The best empirical model was developed using a multiple logistic regression analysis in order to account for joint confounding. First, all known confounding variables were included in the model; second, a backward stepwise method was used with the aim of identifying independent associations with the outcome (exclusion probability = 0.20; inclusion probability = 0.10). A set of a priori defined interaction hypotheses was also tested. A cross validation procedure was applied to avoid over fitting: patients were randomly split into two equal-size samples: sample I was used to build the predictive model (n = 17,231); sample II was used as an independent database for model validation (n = 17,079). The entire data set was finally used for estimating the definitive coefficients and calculating their p-values [17].
For the purpose of this analysis, in order to provide a proper comparison between the risk-adjustment model adopted in the Italian CABG Outcome Project and the EuroSCORE model, all records with missing values for variables considered in both models were excluded. A preliminary analysis comparing the mortality rate based on the excluded records with that based on the used database showed no statistically significant differences. This comparison confirmed that no biases were introduced by this selection. Therefore, the database actually used consisted of 30,610 isolated CABG interventions, with a 30-day mortality rate of 2.54%.

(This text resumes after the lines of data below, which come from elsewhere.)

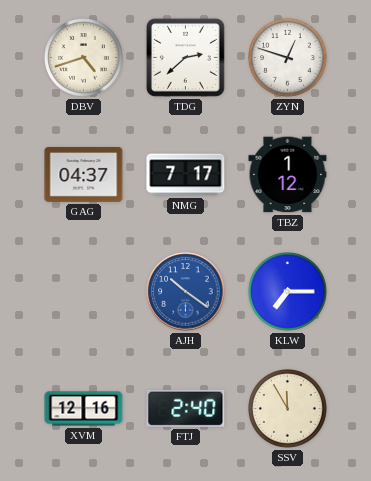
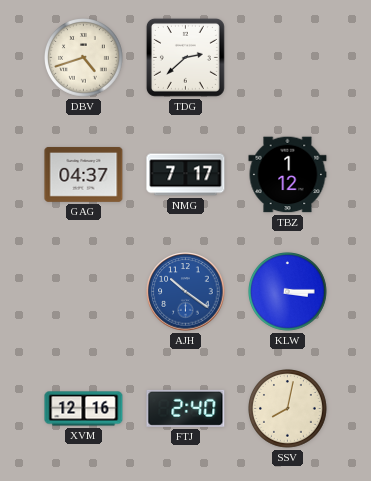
ZYN: 12:48 -> none
KLW: 7:15 -> 3:15
SSV: 11:55 -> 8:02
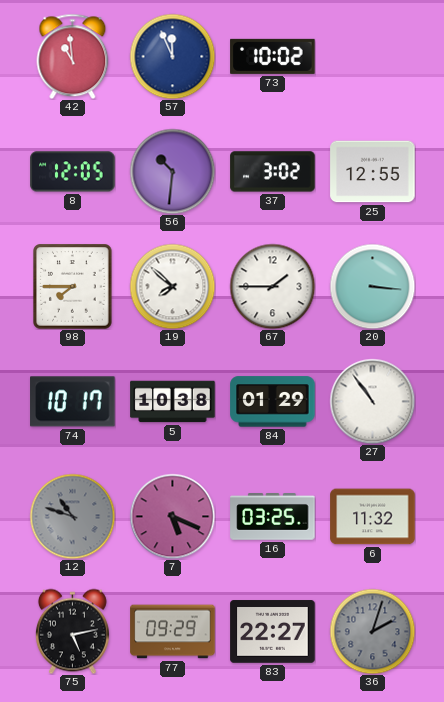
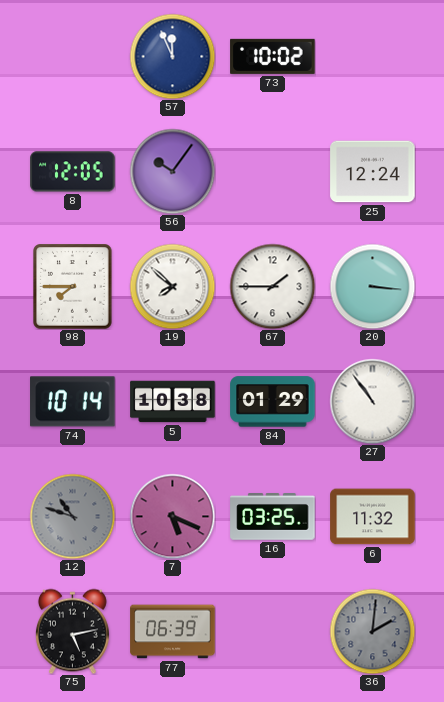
42: 10:59 -> none
56: 10:31 -> 10:06
37: 3:02 -> none
25: 12:55 -> 12:24
74: 10:17 -> 10:14
77: 09:29 -> 06:39
83: 22:27 -> none
36: 2:03 -> 2:01
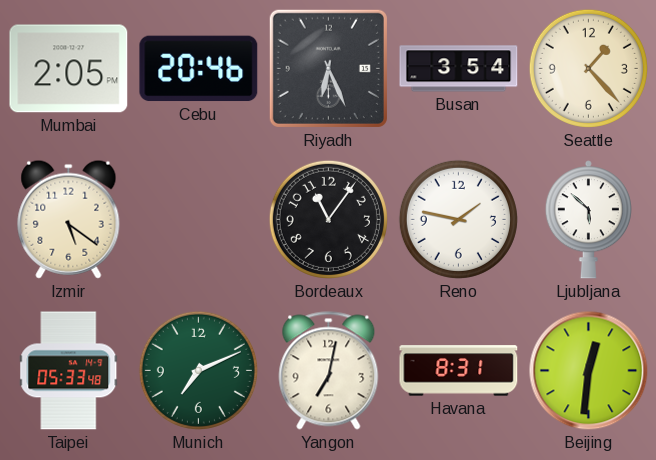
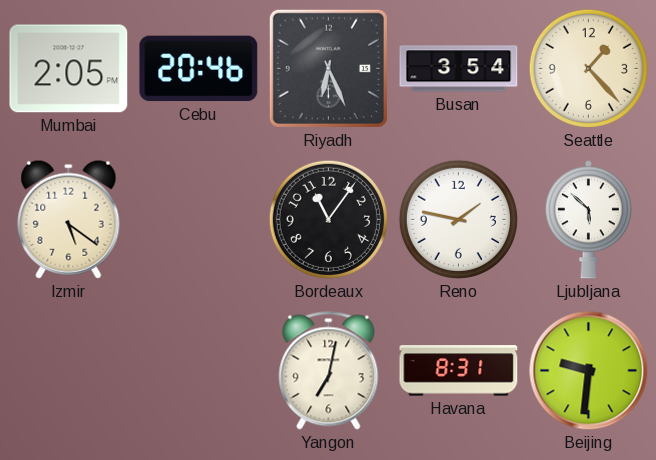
Taipei: 05:33 -> none
Munich: 7:11 -> none
Beijing: 12:31 -> 9:31
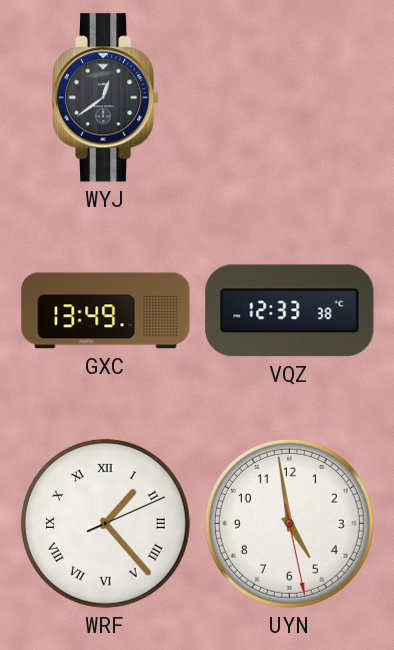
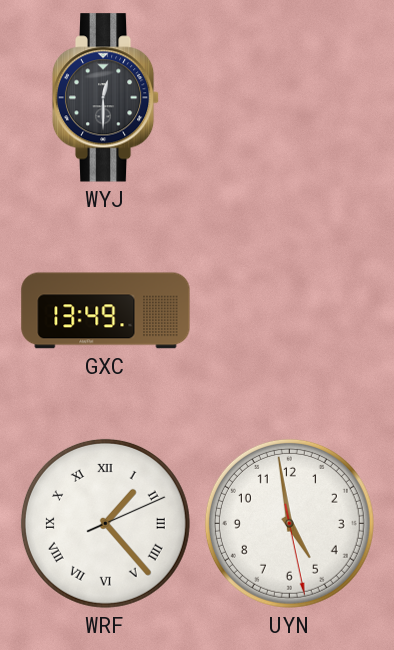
WYJ: 12:39 -> 12:30
VQZ: 12:33 -> none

Although the Italian CABG Outcome Project and EuroSCORE collected almost the same variables, some differences were known to exist. A comparison between the sets of variables used in the two studies and their operative definitions was made; if inconsistencies were found, in order to apply EuroSCORE models to the Italian database, specific EuroSCORE variables were built through the combination of other parameters collected in the Italian CABG Outcome Project.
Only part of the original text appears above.